It is not unknown for overseas companies to use their own procedure for creating a charge, either in accordance with their national law or otherwise. This article considers whether such a charge is enforceable over property in England and Wales. The first question is whether the Charge is validly executed as a deed, in accordance with the provisions of the Companies Act 2006 (“CA 2006”). If it is then it will operate to create a legal mortgage.
Section 1045 of CA 2006 makes provision for the Secretary of State to make regulations as to the execution of contracts and documents by overseas companies. The Overseas Companies (Execution of Documents and Registration of Charges) Regulations 2009 (the “Regulations”) makes modifications to sections 44, 46 CA 2006, which proscribe the requirements of a valid deed.
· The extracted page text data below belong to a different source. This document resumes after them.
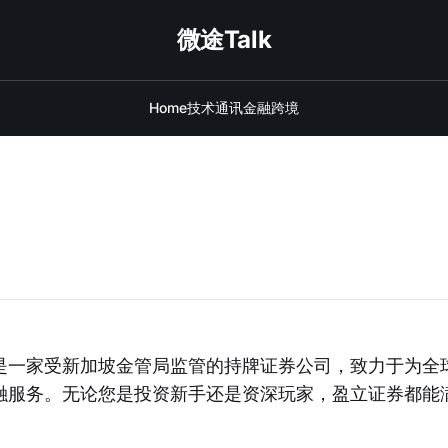
微途Talk
Home
技术
通讯
金融
跨境
是一家受新加坡金管局监管的持牌证券公司，致力于为全
融服务。无论您是投资新手还是资深玩家，盈立证券都能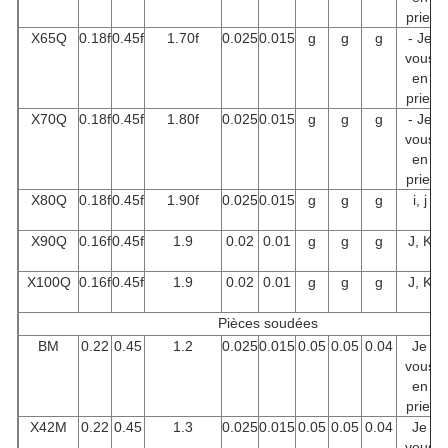
prie.
X65Q
0.18f
0.45f
1.70f
0.025
0.015
g
g
g
- Je
vous
en
prie.
X70Q
0.18f
0.45f
1.80f
0.025
0.015
g
g
g
- Je
vous
en
prie.
X80Q
0.18f
0.45f
1.90f
0.025
0.015
g
g
g
i, j
X90Q
0.16f
0.45f
1.9
0.02
0.01
g
g
g
J, K
X100Q
0.16f
0.45f
1.9
0.02
0.01
g
g
g
J, K
Pièces soudées
BM
0.22
0.45
1.2
0.025
0.015
0.05
0.05
0.04
Je
vous
en
prie.
X42M
0.22
0.45
1.3
0.025
0.015
0.05
0.05
0.04
Je
vous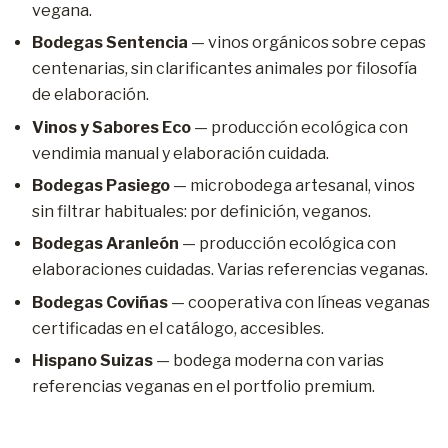
vegana.
Bodegas Sentencia
— vinos orgánicos sobre cepas
centenarias, sin clarificantes animales por filosofía
de elaboración.
Vinos y Sabores Eco
— producción ecológica con
vendimia manual y elaboración cuidada.
Bodegas Pasiego
— microbodega artesanal, vinos
sin filtrar habituales: por definición, veganos.
Bodegas Aranleón
— producción ecológica con
elaboraciones cuidadas. Varias referencias veganas.
Bodegas Coviñas
— cooperativa con líneas veganas
certificadas en el catálogo, accesibles.
Hispano Suizas
— bodega moderna con varias
referencias veganas en el portfolio premium.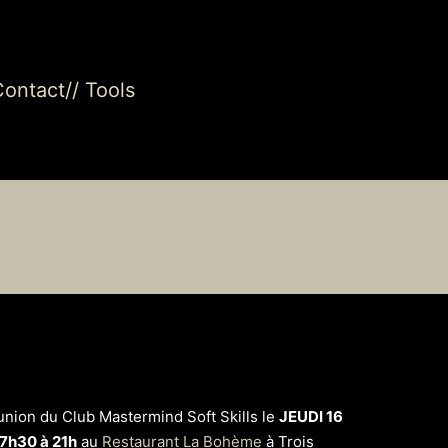
Contact
// Tools
union du Club Mastermind Soft Skills le
JEUDI 16
7h30 à 21h
au
Restaurant La Bohème
à Trois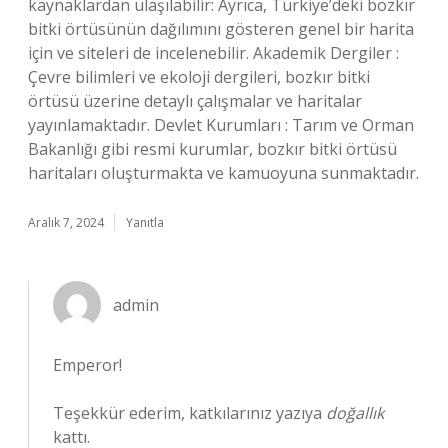
kaynaklardan ulaşılabilir: Ayrıca, Türkiye’deki bozkır
bitki örtüsünün dağılımını gösteren genel bir harita
için ve siteleri de incelenebilir. Akademik Dergiler :
Çevre bilimleri ve ekoloji dergileri, bozkır bitki
örtüsü üzerine detaylı çalışmalar ve haritalar
yayınlamaktadır. Devlet Kurumları : Tarım ve Orman
Bakanlığı gibi resmi kurumlar, bozkır bitki örtüsü
haritaları oluşturmakta ve kamuoyuna sunmaktadır.
Aralık 7, 2024
Yanıtla
admin
Emperor!
Teşekkür ederim, katkılarınız yazıya
doğallık
kattı.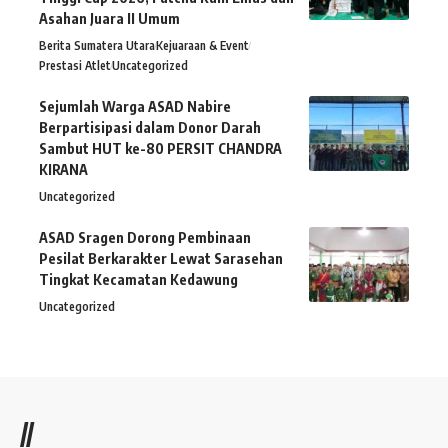
Asahan Juara II Umum
Berita Sumatera Utara
Kejuaraan & Event
Prestasi Atlet
Uncategorized
Sejumlah Warga ASAD Nabire
Berpartisipasi dalam Donor Darah
Sambut HUT ke-80 PERSIT CHANDRA
KIRANA
Uncategorized
ASAD Sragen Dorong Pembinaan
Pesilat Berkarakter Lewat Sarasehan
Tingkat Kecamatan Kedawung
Uncategorized
//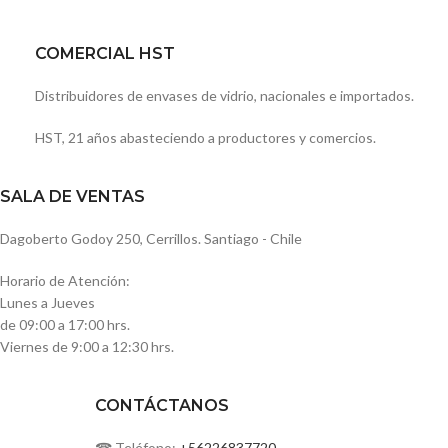
COMERCIAL HST
Distribuidores de envases de vidrio, nacionales e importados.
HST, 21 años abasteciendo a productores y comercios.
SALA DE VENTAS
Dagoberto Godoy 250, Cerrillos. Santiago - Chile
Horario de Atención:
Lunes a Jueves
de 09:00 a 17:00 hrs.
Viernes de 9:00 a 12:30 hrs.
CONTÁCTANOS
☎ Teléfono:
+56226837720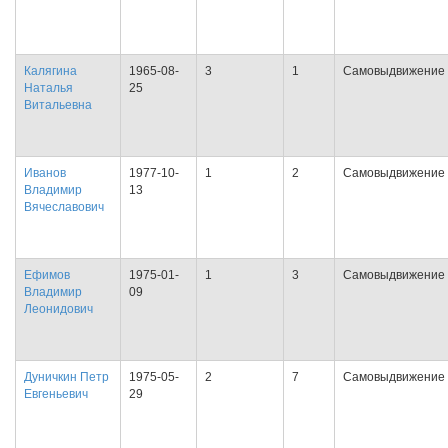
Калягина
1965-08-
3
1
Самовыдвижение
Наталья
25
Витальевна
Иванов
1977-10-
1
2
Самовыдвижение
Владимир
13
Вячеславович
Ефимов
1975-01-
1
3
Самовыдвижение
Владимир
09
Леонидович
Дуничкин Петр
1975-05-
2
7
Самовыдвижение
Евгеньевич
29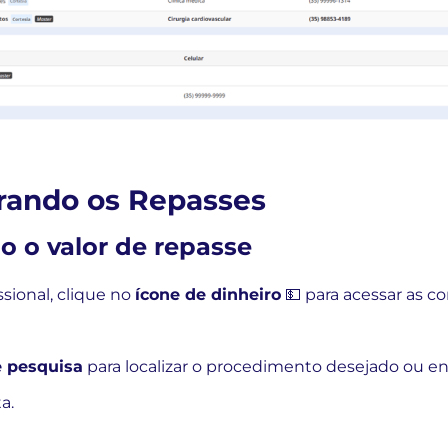
urando os Repasses
do o valor de repasse
issional, clique no
ícone de dinheiro
💵 para acessar as c
e pesquisa
para localizar o procedimento desejado ou e
a.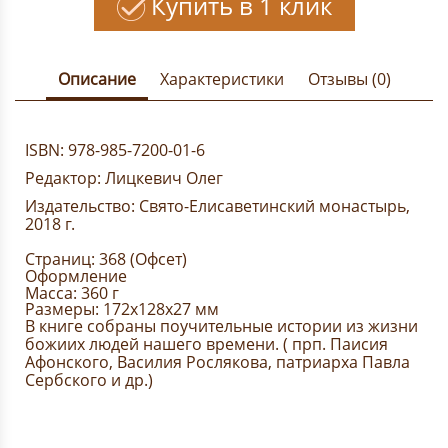
Купить в 1 клик
Описание
Характеристики
Отзывы (0)
ISBN: 978-985-7200-01-6
Редактор:
Лицкевич Олег
Издательство:
Свято-Елисаветинский монастырь
,
2018 г.
Страниц: 368 (Офсет)
Оформление
Масса: 360 г
Размеры: 172x128x27 мм
В книге собраны поучительные истории из жизни
божиих людей нашего времени. ( прп. Паисия
Афонского, Василия Рослякова, патриарха Павла
Сербского и др.)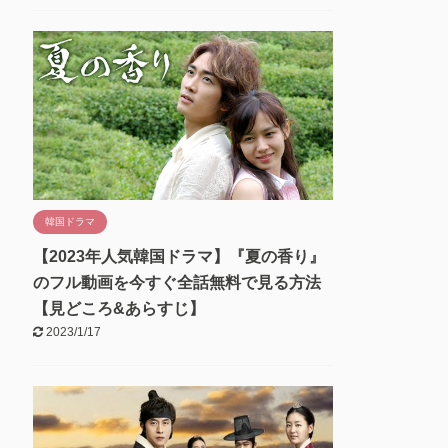
韓国ドラマ
【2023年人気韓国ドラマ】『夏の香り』
のフル動画を今すぐ全話無料で見る方法
【見どころ&あらすじ】
2023/1/17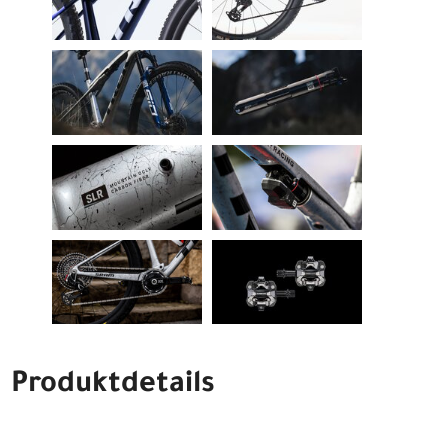
Produktdetails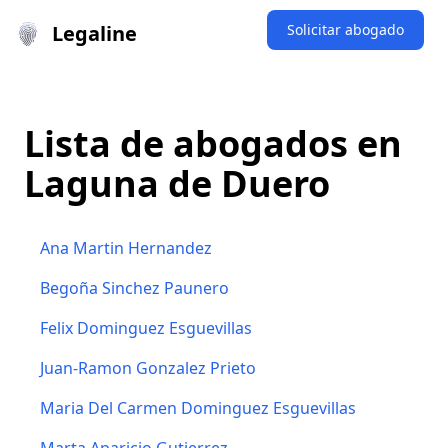
Legaline
Solicitar abogado
Lista de abogados en
Laguna de Duero
Ana Martin Hernandez
Begoña Sinchez Paunero
Felix Dominguez Esguevillas
Juan-Ramon Gonzalez Prieto
Maria Del Carmen Dominguez Esguevillas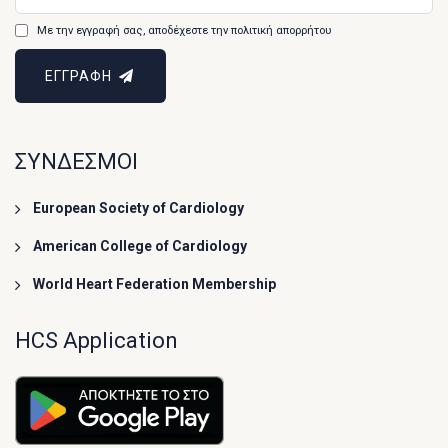
Με την εγγραφή σας, αποδέχεστε την πολιτική απορρήτου
ΕΓΓΡΑΦΗ
ΣΥΝΔΕΣΜΟΙ
European Society of Cardiology
American College of Cardiology
World Heart Federation Membership
HCS Application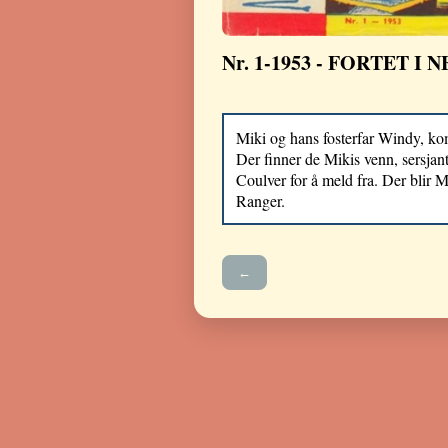
Nr. 1-1953 - FORTET I 
Miki og hans fosterfar Windy, kom
Der finner de Mikis venn, sersjant 
Coulver for å meld fra. Der blir 
Ranger.
←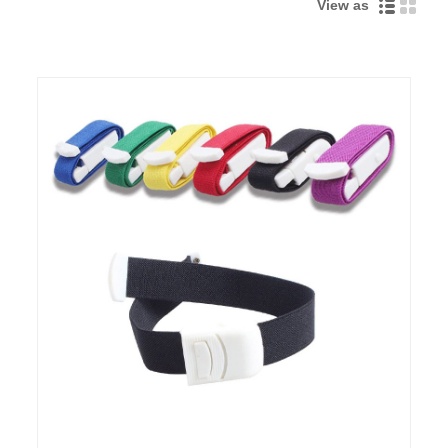
View as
For a charge to satisfy section 46 of the CA 2006 (as amended by the Regulations) and therefore be a valid deed, it must be properly executed. Section 44(1)(b) (as amended by the Regulations) simply requires that the document is executed in any manner permitted by the laws of the territory in which the company is incorporated.
However, even if the necessary formalities have not been met the charge may still be saved if it has been registered against the title of the Property at the Land Registry. Section 51 of the Land Registration Act 2002 (“LRA”) provides that “on completion of the relevant registration requirements, a charge created by means of a registerable disposition of a registered estate has effect, if it would not otherwise do so, as a charge by deed by way of legal mortgage.” The effect of this section is, upon registration of a charge, to give legal effect to it, even if the underlying instrument is defective in some way.
The effect of the registration of the Charge and section 51 of the LRA is to give it the character of a charge by deed by way of legal mortgage. This therefore brings with it all the powers under the LPA, in addition to those expressly granted in the Charge, subject to any future amendment to the register.